Ein Antrag auf Aussetzung der Vollziehung an das Gericht (§ 69 Abs. 3 FGO) setzt auch im Geltungsbereich des Art. 3 § 7 Abs. 1 Satz 1 VGFG EntlG nicht voraus, daß gegen die Ablehnung eines Aussetzungsantrags durch die Verwaltungsbehörde zunächst ein Beschwerdeverfahren durchgeführt worden ist. Ebensowenig ist erforderlich, daß über den außergerichtlichen Rechtsbehelf in der Hauptsache bereits eine Entscheidung getroffen worden ist.

 

Normenkette

FGO § 69 Abs. 3; VGFG-EntlG Art. 3 § 7

 

Verfahrensgang

Schleswig-Holsteinisches FG

 

Tatbestand

Der Antragsgegner und Beschwerdegegner (das Finanzamt -FA-) erließ gegen den Antragsteller und Beschwerdeführer (Beschwerdeführer) am 4. Dezember 1978 fünf Haftungsbescheide. Die Haftungsbescheide wurden mit dem Einspruch angefochten, über den noch nicht entschieden ist. Mit dem Einspruch wurde auch ein Antrag auf Aussetzung der Vollziehung gestellt, den das FA ablehnte. Über die hiergegen erhobene Beschwerde ist ebenfalls noch nicht entschieden.

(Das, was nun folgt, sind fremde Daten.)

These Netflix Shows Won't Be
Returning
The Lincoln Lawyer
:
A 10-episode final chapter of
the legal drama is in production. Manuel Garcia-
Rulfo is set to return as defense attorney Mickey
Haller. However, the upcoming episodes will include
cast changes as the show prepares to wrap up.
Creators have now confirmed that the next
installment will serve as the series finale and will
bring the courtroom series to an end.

Der Beschwerdeführer beantragte daneben beim Finanzgericht (FG) u. a., die Vollziehung der Haftungsbescheide auszusetzen.

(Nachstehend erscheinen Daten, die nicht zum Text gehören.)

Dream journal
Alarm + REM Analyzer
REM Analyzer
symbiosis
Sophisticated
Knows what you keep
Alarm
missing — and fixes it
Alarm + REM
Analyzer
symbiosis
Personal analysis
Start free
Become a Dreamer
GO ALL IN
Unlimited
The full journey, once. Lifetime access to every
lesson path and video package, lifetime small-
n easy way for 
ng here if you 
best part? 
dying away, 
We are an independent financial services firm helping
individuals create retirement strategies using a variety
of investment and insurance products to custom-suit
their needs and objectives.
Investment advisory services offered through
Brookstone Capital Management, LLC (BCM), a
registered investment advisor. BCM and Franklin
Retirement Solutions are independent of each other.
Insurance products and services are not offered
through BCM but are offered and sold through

Der Antrag hatte insoweit Erfolg, als das FG die Vollziehung der streitigen Bescheide bis einen Monat nach Bekanntgabe der Einspruchsentscheidung gegen Sicherheitsleistung aussetzte. Zur Zulässigkeit des Aussetzungsantrags vertrat das FG die Auffassung, daß Art. 3 § 7 des Gesetzes zur Entlastung der Gerichte in der Verwaltungs- und Finanzgerichtsbarkeit IVGFG-EntlG) der Entscheidung über den Antrag nicht entgegestehe. Wenn in dieser Bestimmung als Voraussetzung für die Zulässigkeit des Antrags nach § 69 Abs 3 der Finanzgerichtsordnung (FGO) gefordert werde, daß grundsätzlich zuvor ein entsprechender Antrag von der Finanzbehörde abgelehnt worden sein müsse, so bedeute das nicht, daß zunächst auch noch ein an diese Ablehnung sich anschließendes Beschwerdeverfahren abgewartet werden müsse. Mit der Beschwerde wendet sich der Beschwerdeführer gegen die Anordnung der Sicherheitsleistung und die ihm teilweise die Kosten auferlegende Kostenentscheidung.

 

Entscheidungsgründe

Die Beschwerde ist begründet.

Ein Erfolg der Beschwerde wäre allerdings ausgeschlossen, wenn der vom Beschwerdeführer in der Vorinstanz nach § 69, Abs. 3 FGO gestellte Antrag auf Aussetzung der Vollziehung der streitigen Lohnsteuerhaftungsbescheide unzulässig gewesen wäre. Mit Recht hat das FG jedoch die Zulässigkeit, die hier insbesondere im Hinblick auf Art. 3 § 7 VGFG-EntlG zu prüfen war, bejaht. Nach Art. 3 § 7 Abs. 1 Satz 1 dieses Gesetzes ist ein Antrag i. S. von § 69 Abs. 3 FGO grundsätzlich (Ausnahme Satz 2 des Art. 3 § 7 Abs. 1 VGFGEntlG) nur zulässig, wenn die Finanzbehörde einen bei ihr gestellten Aussetzungsantrag ganz oder teilweise abgelehnt hat. Im Streitfall hatte das FA einen solchen Antrag abgelehnt. Es fragt sich, ob diese Ablehnung genügt, obwohl das im Anschluß an die Ablehnung in Gang gesetzte Beschwerdeverfahren und auch das in der Hauptsache anhängige außergerichtliche Vorverfahren (Einspruchsverfahren) noch nicht abgeschlossen waren. Das ist zu bejahen.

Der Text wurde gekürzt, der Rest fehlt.